→ Try it
Every line of the listing that holds the word "Policy" should be returned.
Top of Information
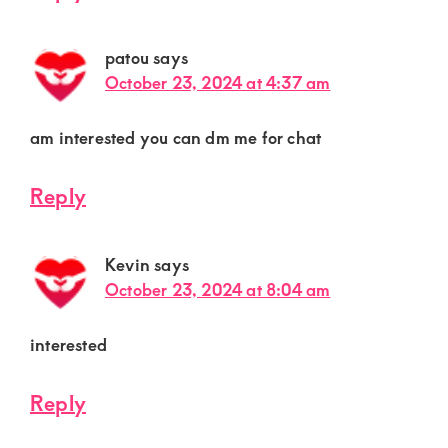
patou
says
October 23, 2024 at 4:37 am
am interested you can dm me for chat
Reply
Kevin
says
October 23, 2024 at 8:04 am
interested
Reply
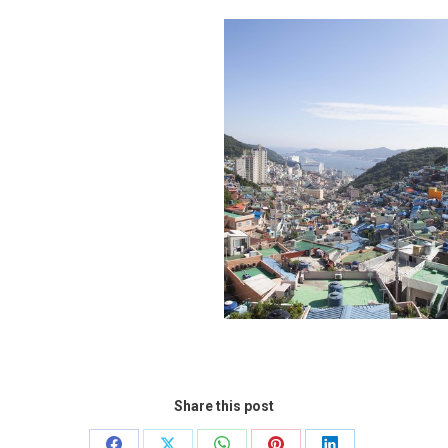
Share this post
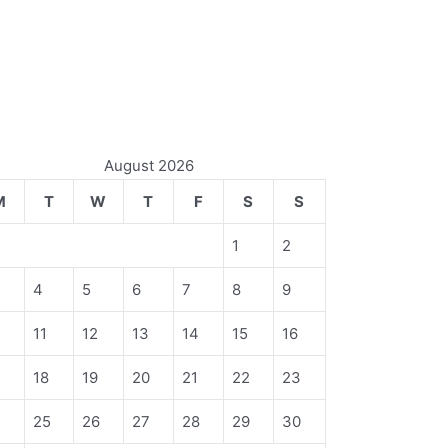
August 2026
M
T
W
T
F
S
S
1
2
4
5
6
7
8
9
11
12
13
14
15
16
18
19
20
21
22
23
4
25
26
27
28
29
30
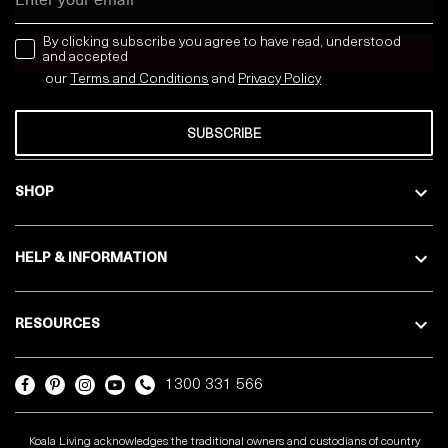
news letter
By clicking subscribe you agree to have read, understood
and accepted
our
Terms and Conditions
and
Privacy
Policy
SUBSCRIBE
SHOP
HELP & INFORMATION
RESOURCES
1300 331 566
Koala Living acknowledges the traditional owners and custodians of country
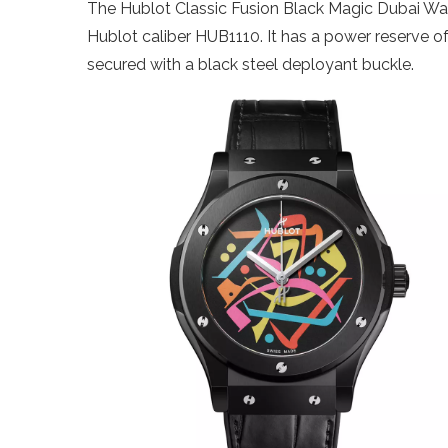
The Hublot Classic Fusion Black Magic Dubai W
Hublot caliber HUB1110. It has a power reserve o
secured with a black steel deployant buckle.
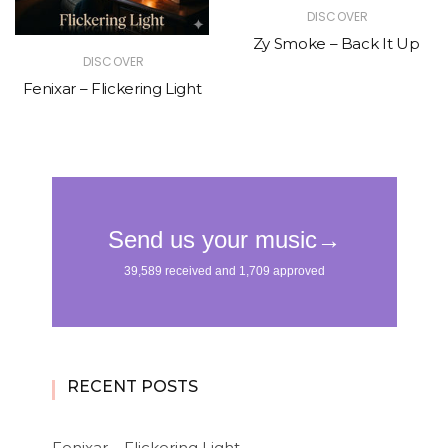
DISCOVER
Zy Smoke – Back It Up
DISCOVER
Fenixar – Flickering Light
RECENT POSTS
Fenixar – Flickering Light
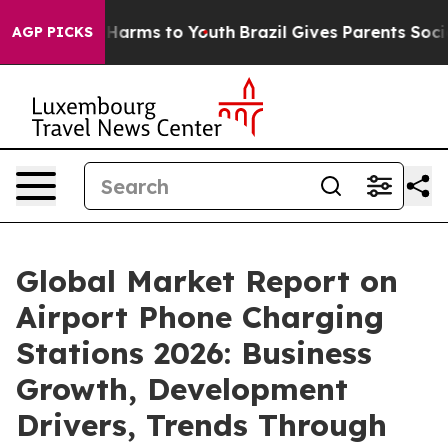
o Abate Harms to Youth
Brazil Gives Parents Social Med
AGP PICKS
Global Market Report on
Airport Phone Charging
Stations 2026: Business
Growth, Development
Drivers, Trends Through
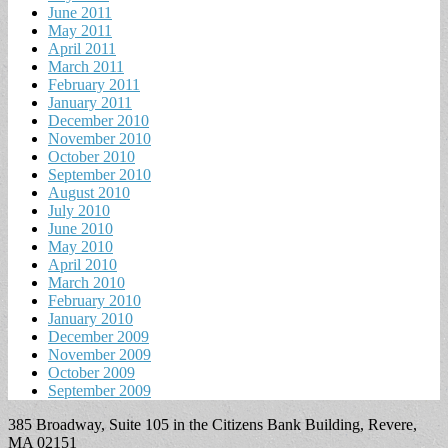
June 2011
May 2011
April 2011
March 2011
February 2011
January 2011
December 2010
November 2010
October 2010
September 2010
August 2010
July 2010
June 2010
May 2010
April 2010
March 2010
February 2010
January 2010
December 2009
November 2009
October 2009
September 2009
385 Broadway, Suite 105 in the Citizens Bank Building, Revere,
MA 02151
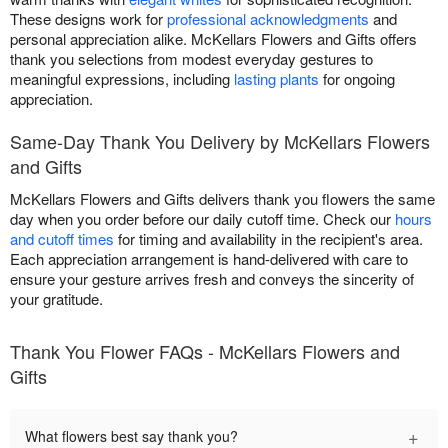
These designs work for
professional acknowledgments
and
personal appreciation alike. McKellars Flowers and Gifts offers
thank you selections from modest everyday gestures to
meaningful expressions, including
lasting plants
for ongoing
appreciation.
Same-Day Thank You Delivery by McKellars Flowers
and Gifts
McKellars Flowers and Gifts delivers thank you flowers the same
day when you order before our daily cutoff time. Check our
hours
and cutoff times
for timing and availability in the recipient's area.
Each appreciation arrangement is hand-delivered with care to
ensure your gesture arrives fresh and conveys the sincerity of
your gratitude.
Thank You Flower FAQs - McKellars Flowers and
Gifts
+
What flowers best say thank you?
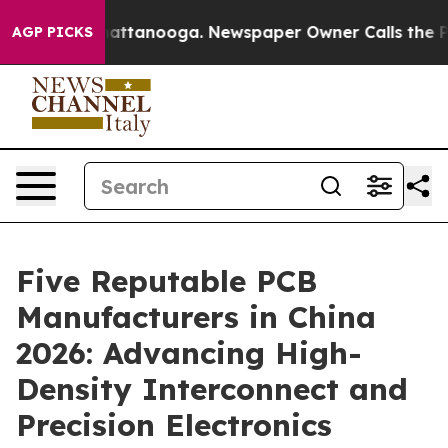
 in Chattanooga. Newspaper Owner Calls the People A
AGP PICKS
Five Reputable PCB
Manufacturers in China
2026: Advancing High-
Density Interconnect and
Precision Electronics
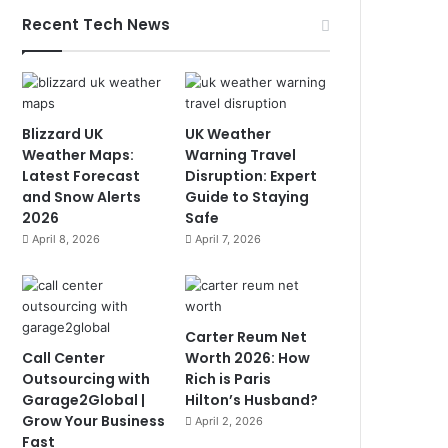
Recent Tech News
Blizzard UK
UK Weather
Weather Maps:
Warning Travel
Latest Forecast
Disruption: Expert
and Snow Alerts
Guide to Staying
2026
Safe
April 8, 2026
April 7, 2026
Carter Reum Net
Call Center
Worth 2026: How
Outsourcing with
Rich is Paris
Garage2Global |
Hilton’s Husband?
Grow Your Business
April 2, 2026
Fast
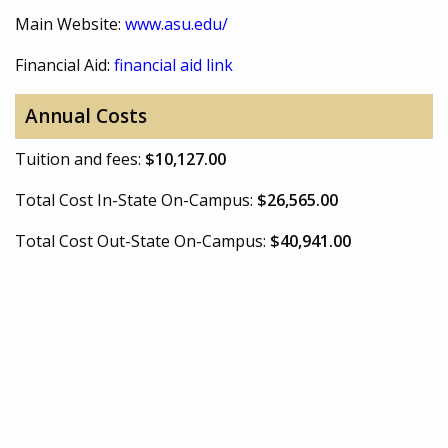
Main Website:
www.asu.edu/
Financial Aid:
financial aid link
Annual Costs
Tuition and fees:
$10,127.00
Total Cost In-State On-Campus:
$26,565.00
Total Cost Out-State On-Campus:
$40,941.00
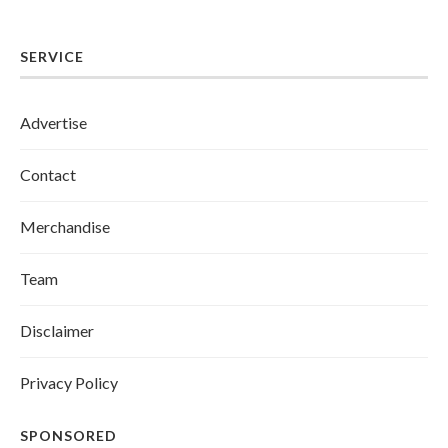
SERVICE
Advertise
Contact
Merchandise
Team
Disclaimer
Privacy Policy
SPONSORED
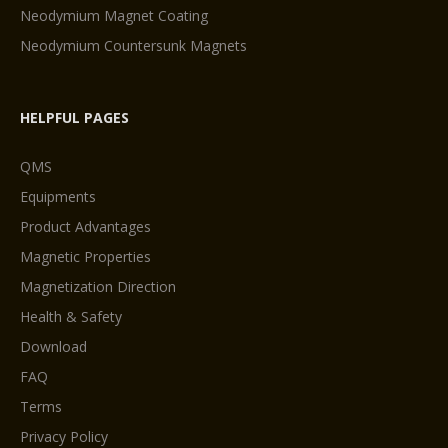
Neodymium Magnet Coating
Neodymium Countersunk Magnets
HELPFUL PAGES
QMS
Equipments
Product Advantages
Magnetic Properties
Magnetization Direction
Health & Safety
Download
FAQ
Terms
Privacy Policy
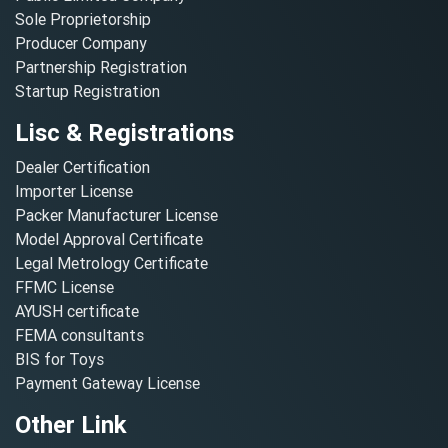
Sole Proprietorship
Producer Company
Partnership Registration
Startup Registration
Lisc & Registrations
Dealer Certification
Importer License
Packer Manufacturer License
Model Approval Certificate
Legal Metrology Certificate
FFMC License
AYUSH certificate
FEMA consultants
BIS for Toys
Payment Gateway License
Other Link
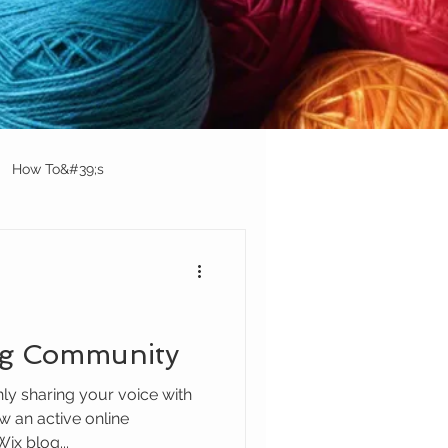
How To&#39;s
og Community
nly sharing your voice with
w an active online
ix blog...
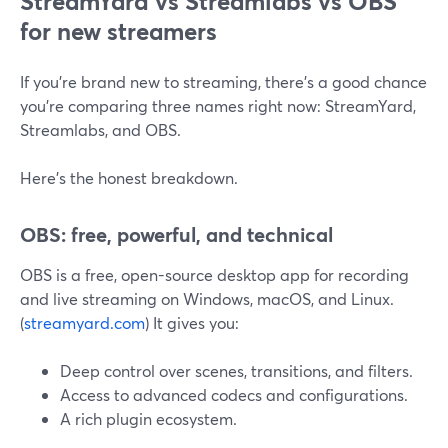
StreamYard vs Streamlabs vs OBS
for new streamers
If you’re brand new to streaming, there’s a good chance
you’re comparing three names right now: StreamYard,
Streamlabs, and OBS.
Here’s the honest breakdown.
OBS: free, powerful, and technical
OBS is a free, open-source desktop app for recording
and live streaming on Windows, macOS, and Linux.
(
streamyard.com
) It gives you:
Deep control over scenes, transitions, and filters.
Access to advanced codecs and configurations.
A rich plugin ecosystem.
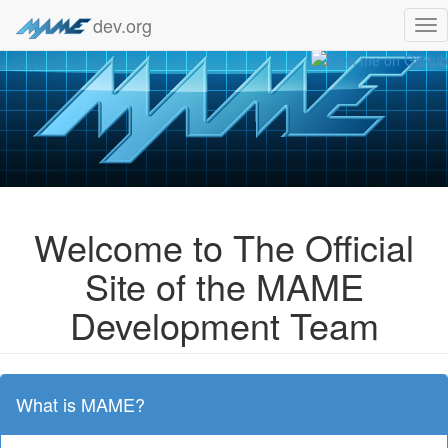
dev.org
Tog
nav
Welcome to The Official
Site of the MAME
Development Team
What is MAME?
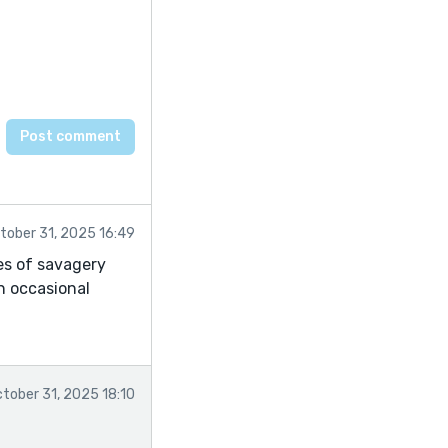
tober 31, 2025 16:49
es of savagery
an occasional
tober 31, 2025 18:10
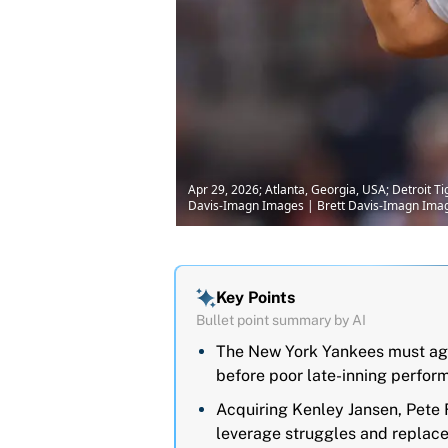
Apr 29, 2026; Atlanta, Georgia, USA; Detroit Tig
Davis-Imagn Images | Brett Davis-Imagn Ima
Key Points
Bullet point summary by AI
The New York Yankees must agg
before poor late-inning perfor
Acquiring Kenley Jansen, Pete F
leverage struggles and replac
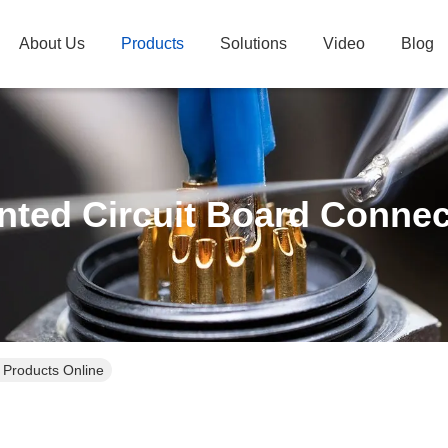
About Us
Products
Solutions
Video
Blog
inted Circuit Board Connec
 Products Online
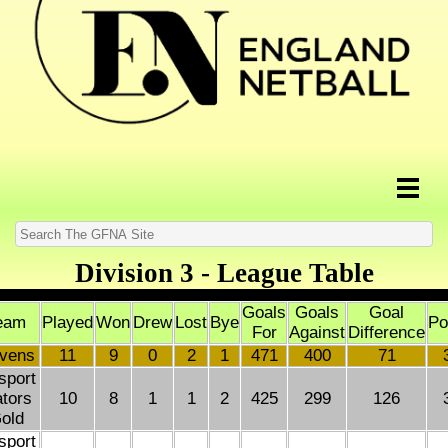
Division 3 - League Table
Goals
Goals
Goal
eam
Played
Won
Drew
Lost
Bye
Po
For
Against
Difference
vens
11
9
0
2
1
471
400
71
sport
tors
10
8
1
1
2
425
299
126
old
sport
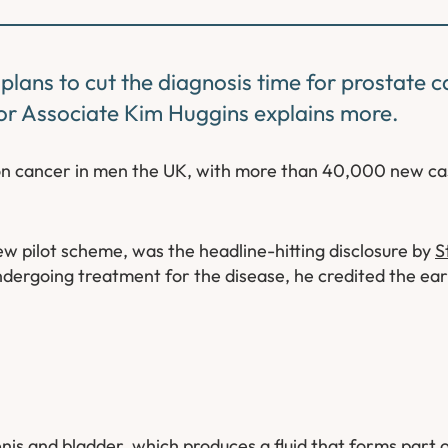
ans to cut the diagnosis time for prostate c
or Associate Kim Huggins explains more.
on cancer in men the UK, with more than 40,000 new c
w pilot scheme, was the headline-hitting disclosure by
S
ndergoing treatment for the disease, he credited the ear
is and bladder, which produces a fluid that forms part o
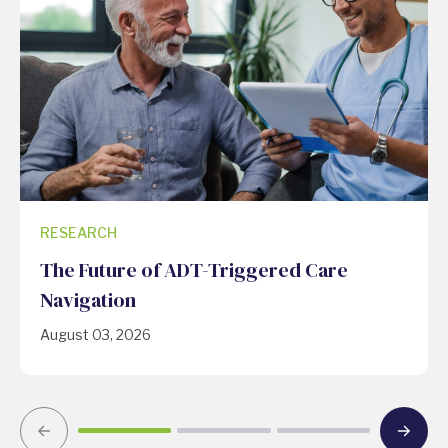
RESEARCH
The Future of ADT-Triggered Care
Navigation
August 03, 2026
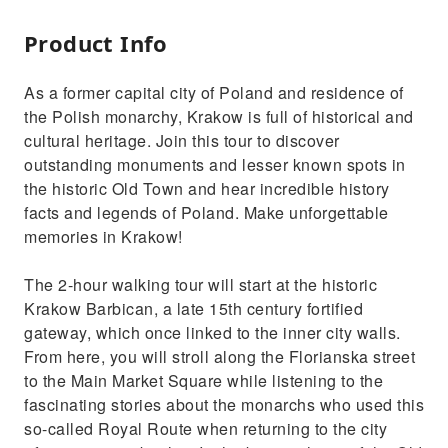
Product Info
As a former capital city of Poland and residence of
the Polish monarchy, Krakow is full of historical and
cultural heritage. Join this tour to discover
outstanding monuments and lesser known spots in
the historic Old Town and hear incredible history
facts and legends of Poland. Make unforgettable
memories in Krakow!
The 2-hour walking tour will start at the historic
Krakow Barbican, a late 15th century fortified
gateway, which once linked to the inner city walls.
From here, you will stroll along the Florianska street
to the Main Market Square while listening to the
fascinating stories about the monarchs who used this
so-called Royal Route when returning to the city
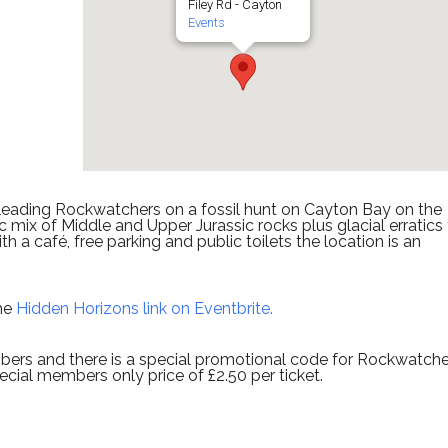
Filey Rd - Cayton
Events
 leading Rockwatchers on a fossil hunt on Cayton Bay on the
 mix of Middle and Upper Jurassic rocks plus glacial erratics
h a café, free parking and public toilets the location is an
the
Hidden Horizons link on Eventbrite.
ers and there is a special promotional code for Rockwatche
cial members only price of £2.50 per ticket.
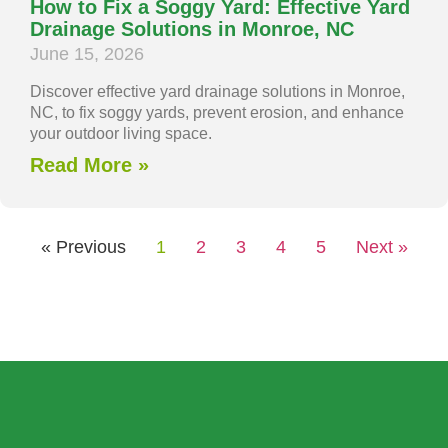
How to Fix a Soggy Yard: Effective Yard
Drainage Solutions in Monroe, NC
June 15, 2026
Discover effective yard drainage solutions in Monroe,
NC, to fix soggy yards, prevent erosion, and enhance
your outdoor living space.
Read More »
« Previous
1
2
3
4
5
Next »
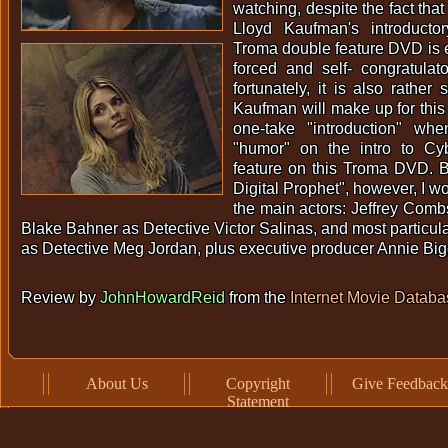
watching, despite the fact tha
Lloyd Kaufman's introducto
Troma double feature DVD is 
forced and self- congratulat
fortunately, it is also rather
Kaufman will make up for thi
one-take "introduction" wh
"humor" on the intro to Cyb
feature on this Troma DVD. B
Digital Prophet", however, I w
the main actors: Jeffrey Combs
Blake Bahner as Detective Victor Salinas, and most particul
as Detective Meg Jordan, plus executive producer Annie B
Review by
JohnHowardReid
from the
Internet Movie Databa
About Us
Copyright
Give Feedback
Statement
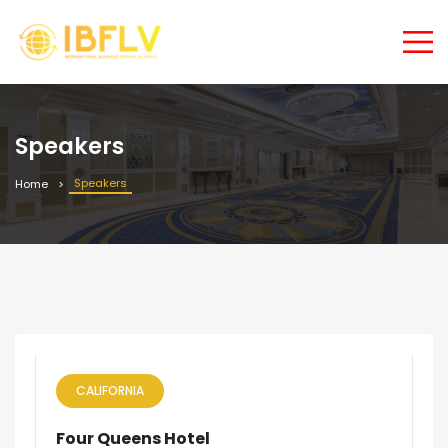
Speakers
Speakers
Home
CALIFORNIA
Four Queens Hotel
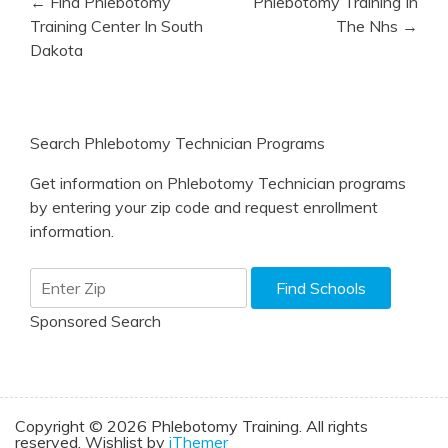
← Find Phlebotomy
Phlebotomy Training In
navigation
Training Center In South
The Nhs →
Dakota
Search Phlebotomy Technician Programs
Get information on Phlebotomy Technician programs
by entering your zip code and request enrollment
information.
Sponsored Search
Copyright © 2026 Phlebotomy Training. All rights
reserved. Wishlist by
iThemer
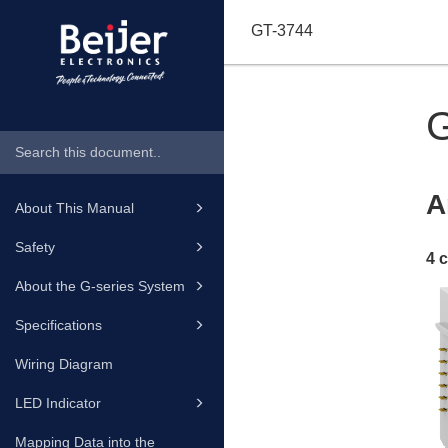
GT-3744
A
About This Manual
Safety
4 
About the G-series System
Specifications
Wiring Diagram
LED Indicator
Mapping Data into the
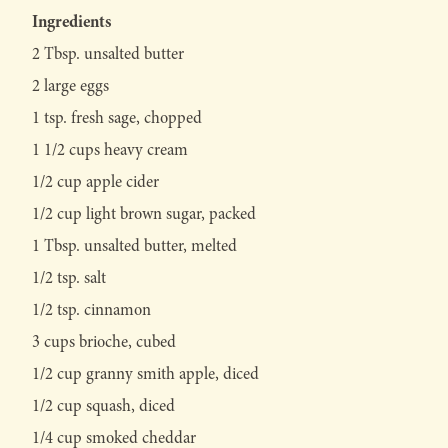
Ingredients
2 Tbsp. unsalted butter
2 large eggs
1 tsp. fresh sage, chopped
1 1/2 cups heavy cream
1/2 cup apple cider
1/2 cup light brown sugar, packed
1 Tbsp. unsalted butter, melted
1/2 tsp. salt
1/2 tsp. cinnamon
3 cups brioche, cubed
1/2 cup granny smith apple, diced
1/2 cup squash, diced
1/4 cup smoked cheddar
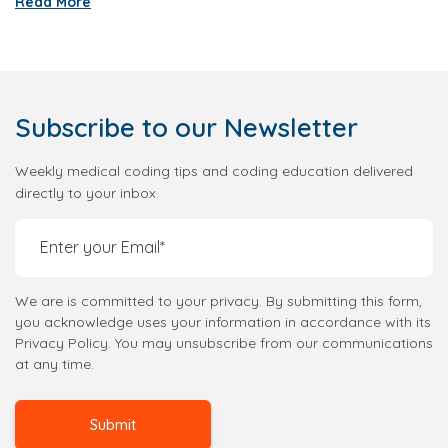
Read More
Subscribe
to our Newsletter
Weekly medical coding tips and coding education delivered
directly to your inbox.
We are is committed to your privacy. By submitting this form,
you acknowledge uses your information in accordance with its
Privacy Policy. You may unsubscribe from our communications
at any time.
Bottom of Information
→ Answer space
Policy
Privacy Policy
Privacy Policy
Privacy Policy. You may unsubscribe from our communications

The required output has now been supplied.